◆ Problem to work on: Repeat, exactly and in full, the lines of the listing below, but without any pictures.
======== Data to process ========
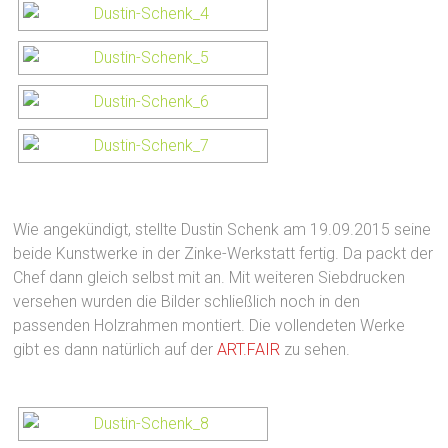
Wie angekündigt, stellte Dustin Schenk am 19.09.2015 seine
beide Kunstwerke in der Zinke-Werkstatt fertig. Da packt der
Chef dann gleich selbst mit an. Mit weiteren Siebdrucken
versehen wurden die Bilder schließlich noch in den
passenden Holzrahmen montiert. Die vollendeten Werke
gibt es dann natürlich auf der
ART.FAIR
zu sehen.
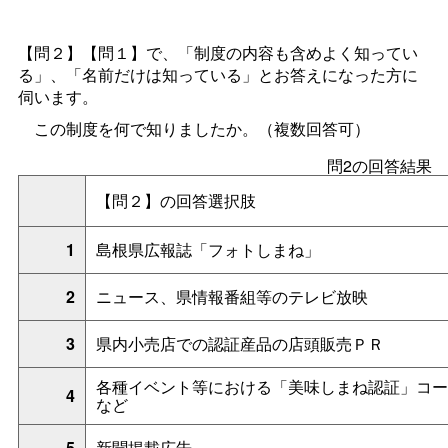
【問２】【問１】で、「制度の内容も含めよく知ってい
る」、「名前だけは知っている」とお答えになった方に
伺います。
この制度を何で知りましたか。（複数回答可）
問2の回答結果
【問２】の回答選択肢
1
島根県広報誌「フォトしまね」
2
ニュース、県情報番組等のテレビ放映
3
県内小売店での認証産品の店頭販売ＰＲ
各種イベント等における「美味しまね認証」コー
4
など
5
新聞掲載広告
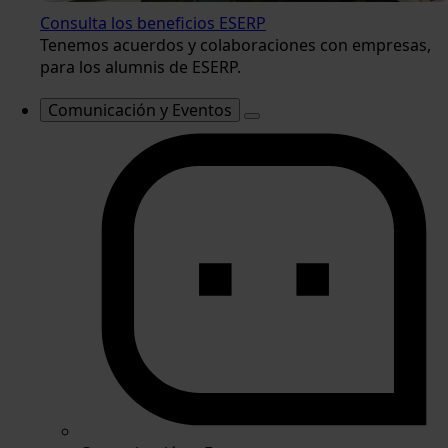
Consulta los beneficios ESERP
Tenemos acuerdos y colaboraciones con empresas,
para los alumnis de ESERP.
Comunicación y Eventos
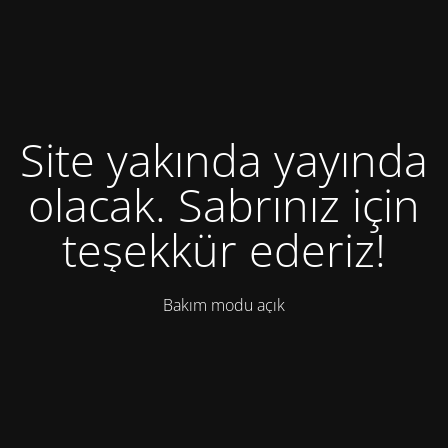
Site yakında yayında
olacak. Sabrınız için
teşekkür ederiz!
Bakım modu açık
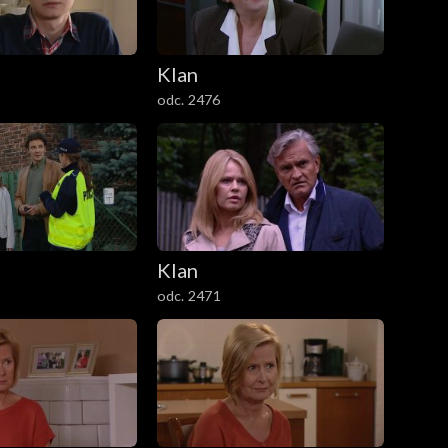
Klan
odc. 2476
Klan
odc. 2471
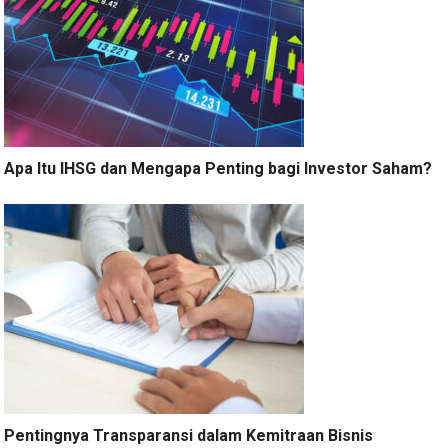
Apa Itu IHSG dan Mengapa Penting bagi Investor Saham?
Pentingnya Transparansi dalam Kemitraan Bisnis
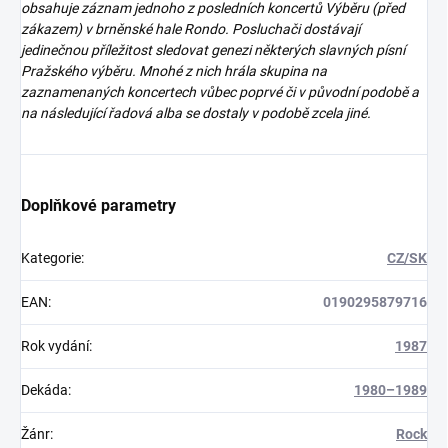
obsahuje záznam jednoho z posledních koncertů Výběru (před
zákazem) v brněnské hale Rondo. Posluchači dostávají
jedinečnou příležitost sledovat genezi některých slavných písní
Pražského výběru. Mnohé z nich hrála skupina na
zaznamenaných koncertech vůbec poprvé či v původní podobě a
na následující řadová alba se dostaly v podobě zcela jiné.
Doplňkové parametry
Kategorie
:
CZ/SK
EAN
:
0190295879716
Rok vydání
:
1987
Dekáda
:
1980–1989
Žánr
:
Rock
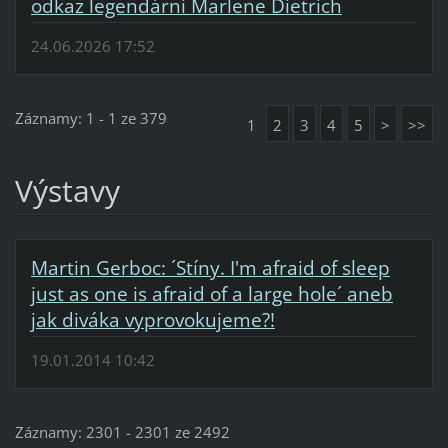
odkaz legendární Marlene Dietrich
24.06.2026 17:52
Záznamy: 1 - 1 ze 379
1
2
3
4
5
>
>>
Výstavy
Martin Gerboc: ´Stíny. I'm afraid of sleep
just as one is afraid of a large hole´ aneb
jak diváka vyprovokujeme?!
19.01.2014 10:42
Záznamy: 2301 - 2301 ze 2492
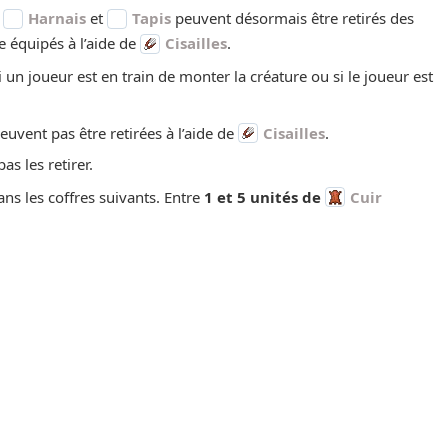
,
Harnais
et
Tapis
peuvent désormais être retirés des
e équipés à l’aide de
Cisailles
.
 si un joueur est en train de monter la créature ou si le joueur est
euvent pas être retirées à l’aide de
Cisailles
.
s les retirer.
ns les coffres suivants. Entre
1 et 5 unités de
Cuir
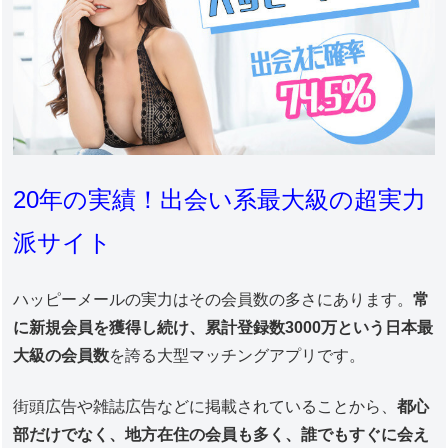
20年の実績！出会い系最大級の超実力
派サイト
ハッピーメールの実力はその会員数の多さにあります。
常
に新規会員を獲得し続け、累計登録数3000万という日本最
大級の会員数
を誇る大型マッチングアプリです。
街頭広告や雑誌広告などに掲載されていることから、
都心
部だけでなく、地方在住の会員も多く、誰でもすぐに会え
========
◆ Reply:
Wie angekündigt, stellte Dustin Schenk am 19.09.2015 seine
beide Kunstwerke in der Zinke-Werkstatt fertig. Da packt der
Chef dann gleich selbst mit an. Mit weiteren Siebdrucken
versehen wurden die Bilder schließlich noch in den
passenden Holzrahmen montiert. Die vollendeten Werke
gibt es dann natürlich auf der
ART.FAIR
zu sehen.
【問２】【問１】で、「制度の内容も含めよく知ってい
る」、「名前だけは知っている」とお答えになった方に
伺います。
この制度を何で知りましたか。（複数回答可）
問2の回答結果
【問２】の回答選択肢
1
島根県広報誌「フォトしまね」
2
ニュース、県情報番組等のテレビ放映
3
県内小売店での認証産品の店頭販売ＰＲ
各種イベント等における「美味しまね認証」コー
4
など
5
新聞掲載広告
Consulta los beneficios ESERP
Tenemos acuerdos y colaboraciones con empresas,
para los alumnis de ESERP.
Comunicación y Eventos
Site yakında yayında
olacak. Sabrınız için
teşekkür ederiz!
Bakım modu açık
Klan
odc. 2476
Klan
odc. 2471
Apa Itu IHSG dan Mengapa Penting bagi Investor Saham?
Pentingnya Transparansi dalam Kemitraan Bisnis
obsahuje záznam jednoho z posledních koncertů Výběru (před
zákazem) v brněnské hale Rondo. Posluchači dostávají
jedinečnou příležitost sledovat genezi některých slavných písní
Pražského výběru. Mnohé z nich hrála skupina na
zaznamenaných koncertech vůbec poprvé či v původní podobě a
na následující řadová alba se dostaly v podobě zcela jiné.
Doplňkové parametry
Kategorie
:
CZ/SK
EAN
:
0190295879716
Rok vydání
:
1987
Dekáda
:
1980–1989
Žánr
:
Rock
odkaz legendární Marlene Dietrich
24.06.2026 17:52
Záznamy: 1 - 1 ze 379
1
2
3
4
5
>
>>
Výstavy
Martin Gerboc: ´Stíny. I'm afraid of sleep
just as one is afraid of a large hole´ aneb
jak diváka vyprovokujeme?!
19.01.2014 10:42
Záznamy: 2301 - 2301 ze 2492
,
Harnais
et
Tapis
peuvent désormais être retirés des
e équipés à l’aide de
Cisailles
.
 si un joueur est en train de monter la créature ou si le joueur est
euvent pas être retirées à l’aide de
Cisailles
.
s les retirer.
ns les coffres suivants. Entre
1 et 5 unités de
Cuir
20年の実績！出会い系最大級の超実力
派サイト
ハッピーメールの実力はその会員数の多さにあります。
常
に新規会員を獲得し続け、累計登録数3000万という日本最
大級の会員数
を誇る大型マッチングアプリです。
街頭広告や雑誌広告などに掲載されていることから、
都心
部だけでなく、地方在住の会員も多く、誰でもすぐに会え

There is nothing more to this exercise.